_Task to complete_. Considering the entries that follow, report how many lines include the string "click", giving the number alone.

_Information supplied_.
--- START ---
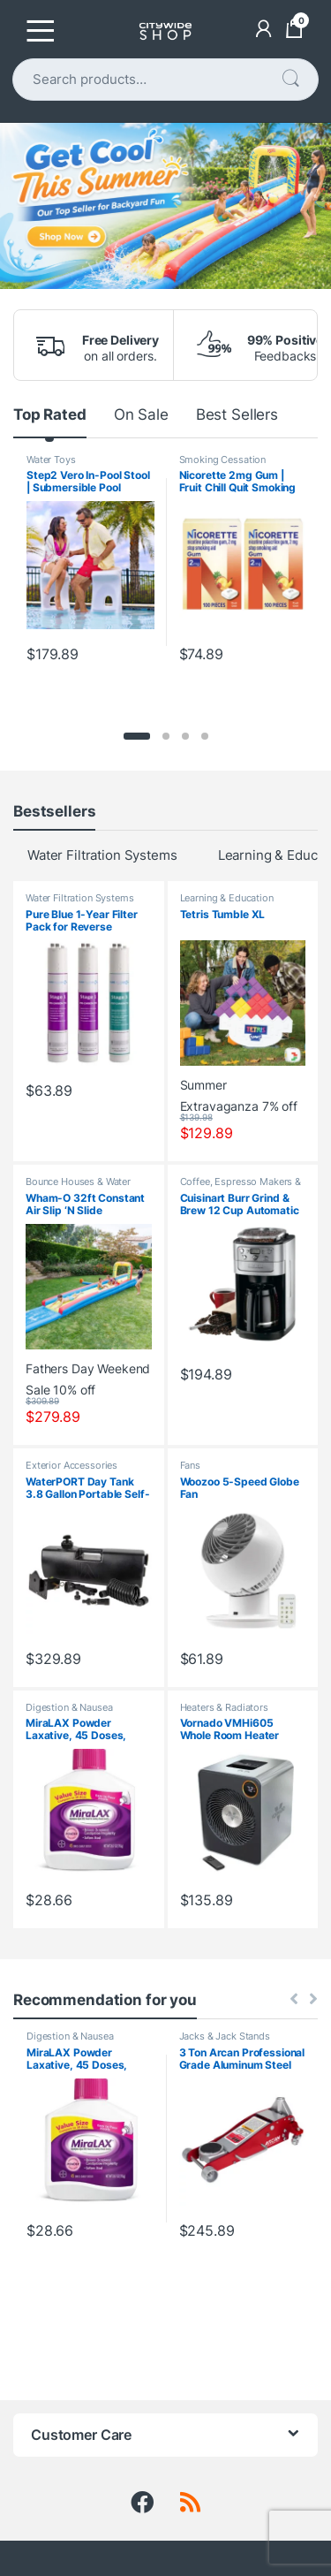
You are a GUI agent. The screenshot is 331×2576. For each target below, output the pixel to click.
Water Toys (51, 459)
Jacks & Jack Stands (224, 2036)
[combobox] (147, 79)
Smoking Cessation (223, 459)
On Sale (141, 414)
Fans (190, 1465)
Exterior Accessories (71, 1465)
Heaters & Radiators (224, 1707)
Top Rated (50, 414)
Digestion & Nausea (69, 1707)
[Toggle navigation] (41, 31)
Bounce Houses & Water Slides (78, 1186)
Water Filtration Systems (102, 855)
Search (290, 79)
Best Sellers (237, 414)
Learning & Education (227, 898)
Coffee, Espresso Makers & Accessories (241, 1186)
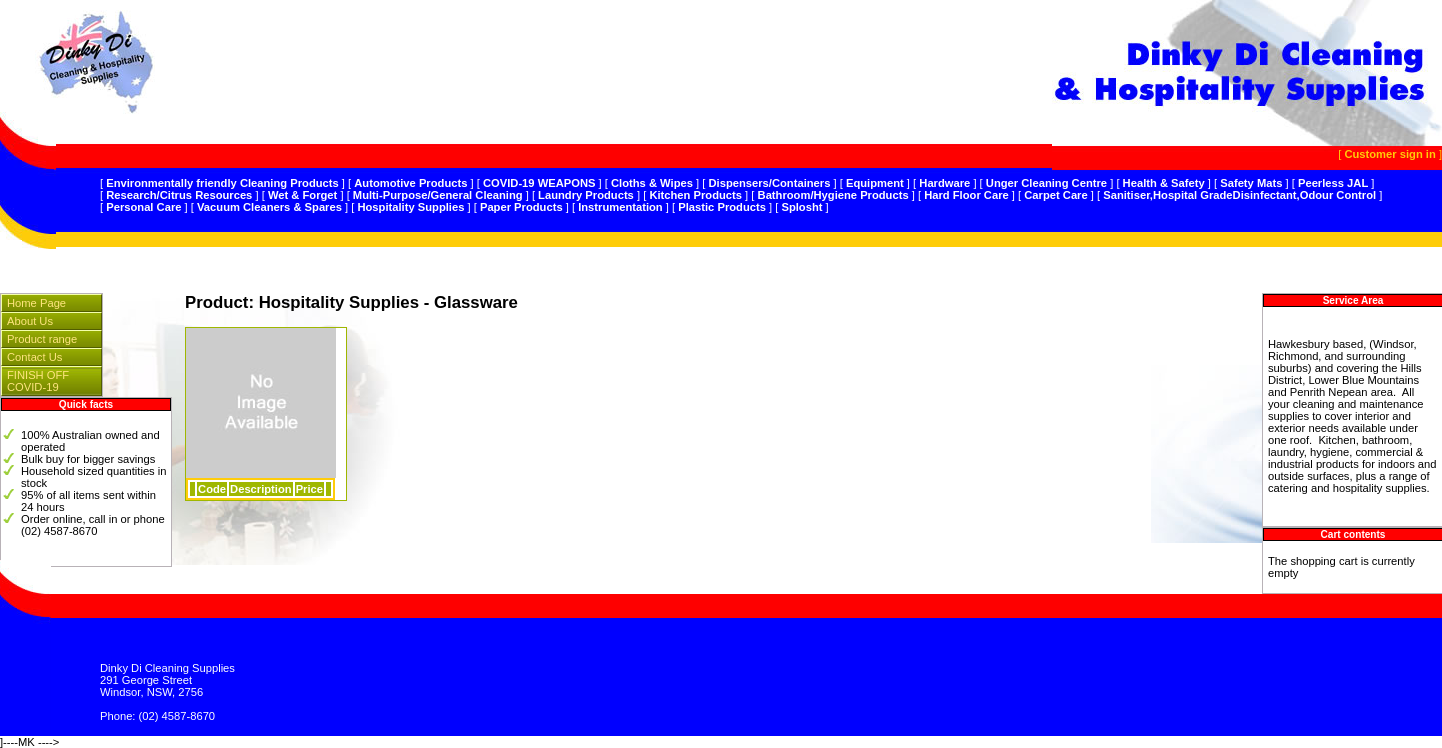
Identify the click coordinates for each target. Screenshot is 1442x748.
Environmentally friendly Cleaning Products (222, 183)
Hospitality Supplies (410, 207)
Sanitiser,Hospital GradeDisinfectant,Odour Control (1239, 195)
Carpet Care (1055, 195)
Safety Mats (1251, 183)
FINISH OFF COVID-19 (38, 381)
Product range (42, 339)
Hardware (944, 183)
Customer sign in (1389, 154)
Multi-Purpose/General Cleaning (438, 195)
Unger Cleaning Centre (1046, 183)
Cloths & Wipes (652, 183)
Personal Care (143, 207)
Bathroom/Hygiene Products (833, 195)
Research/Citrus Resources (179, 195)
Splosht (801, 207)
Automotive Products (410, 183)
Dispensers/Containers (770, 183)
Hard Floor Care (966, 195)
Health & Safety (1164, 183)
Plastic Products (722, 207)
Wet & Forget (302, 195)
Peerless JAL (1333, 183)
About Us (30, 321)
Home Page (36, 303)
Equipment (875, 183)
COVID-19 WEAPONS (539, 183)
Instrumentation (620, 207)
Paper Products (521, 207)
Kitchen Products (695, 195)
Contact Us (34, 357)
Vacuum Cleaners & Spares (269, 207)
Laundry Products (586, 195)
--- END ---
--- START ---
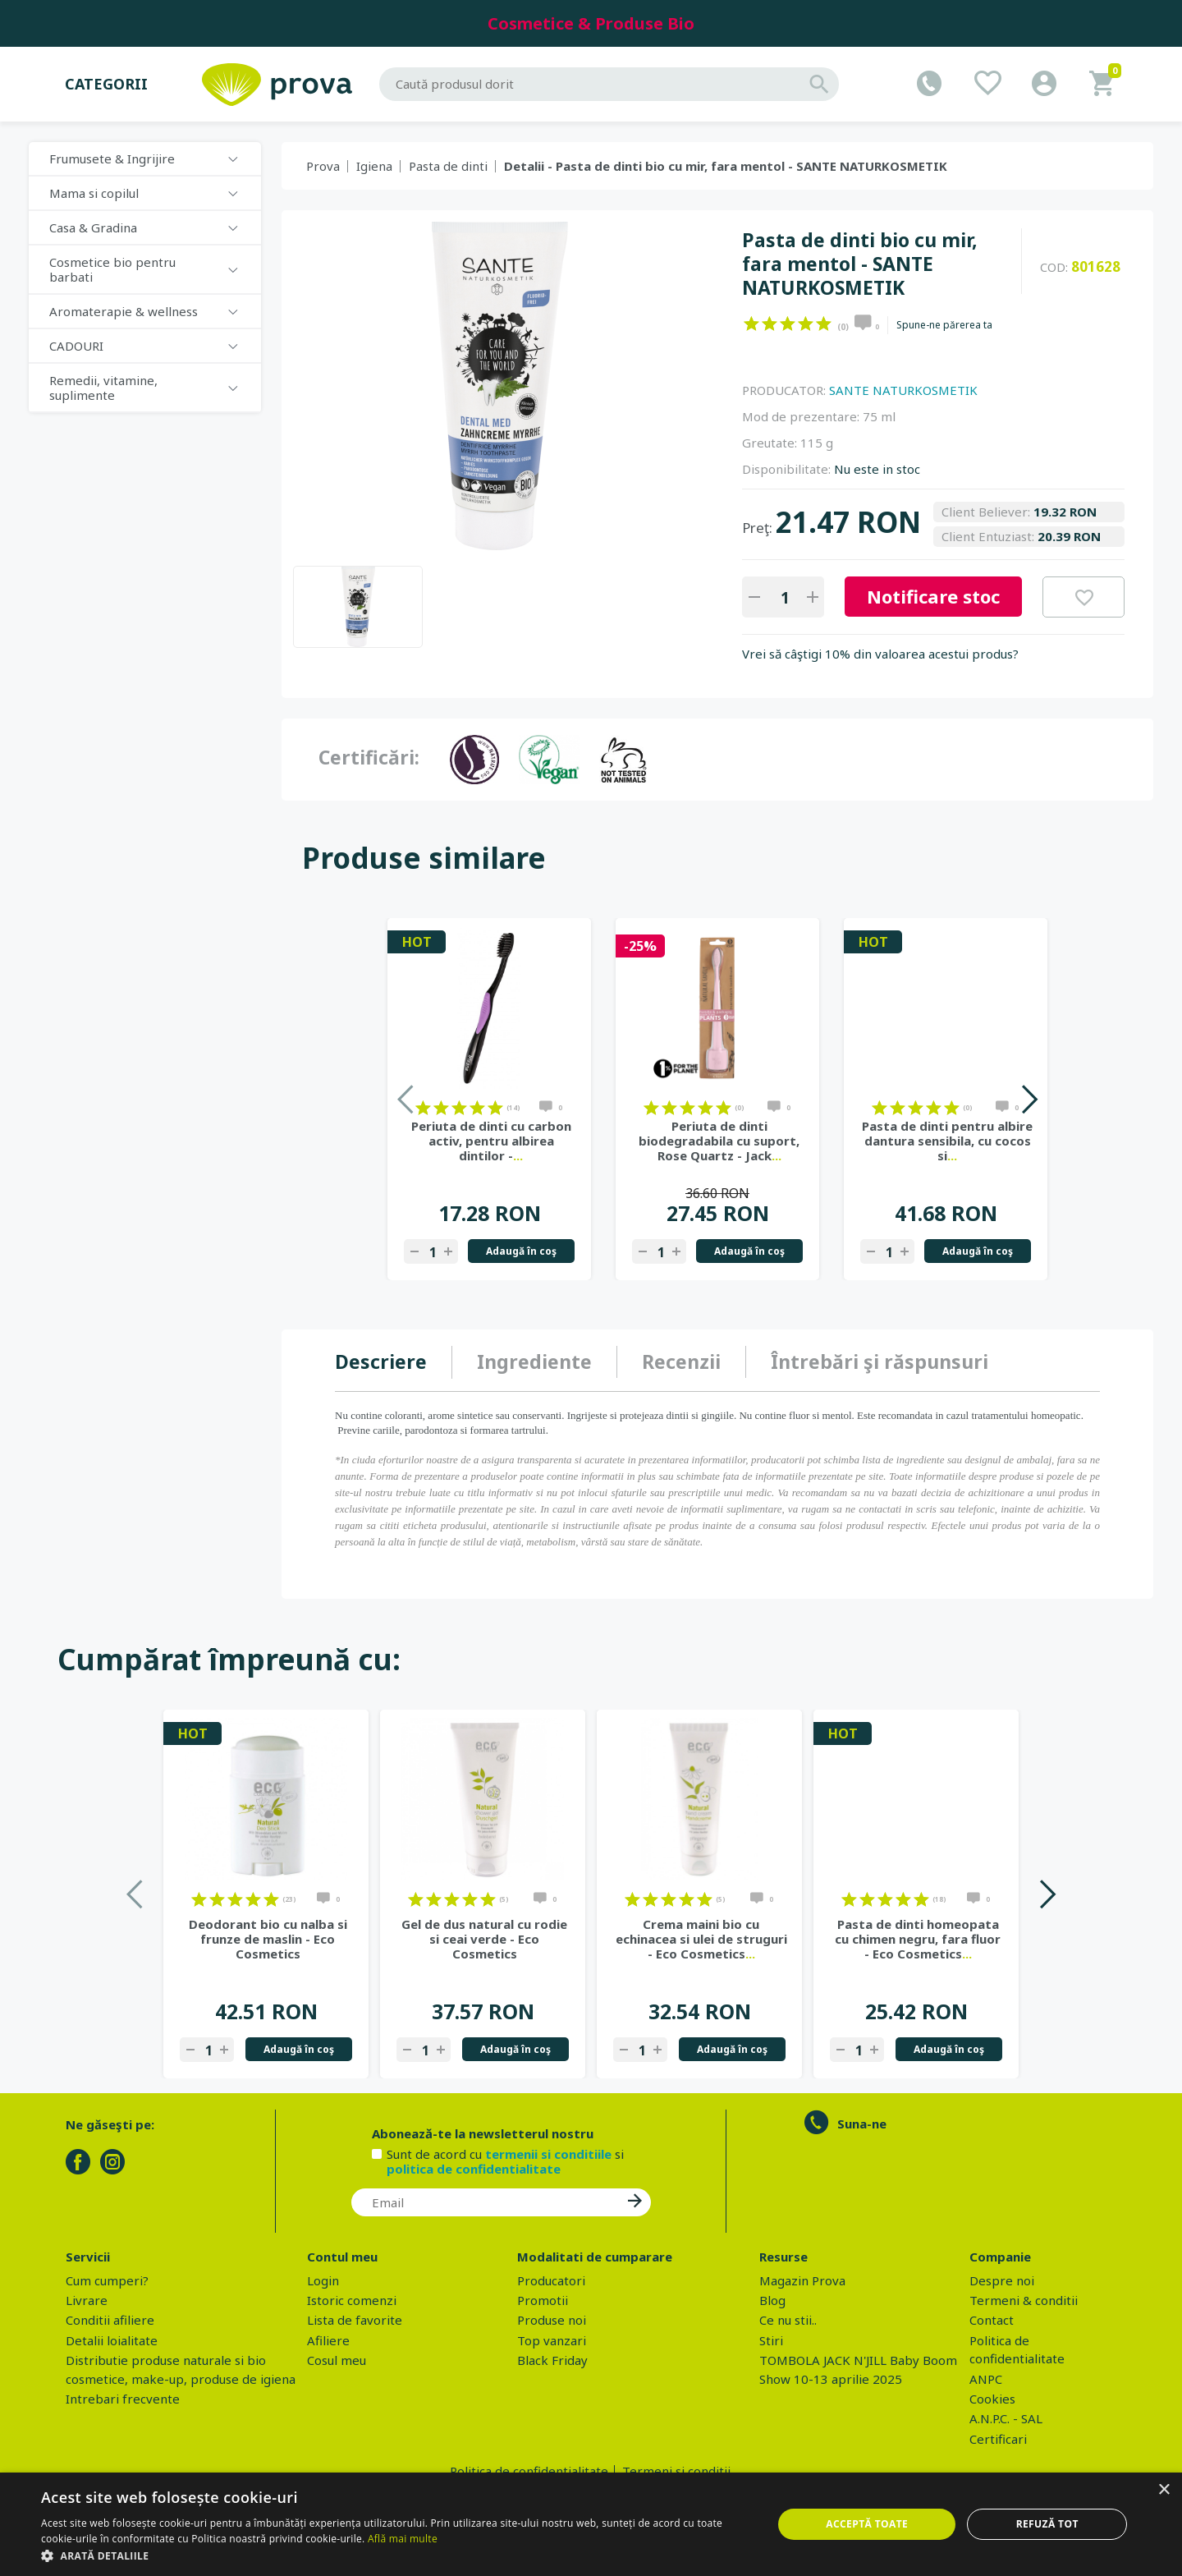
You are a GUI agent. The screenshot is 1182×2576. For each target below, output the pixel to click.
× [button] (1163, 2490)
--- END ---
_Written answer_. 3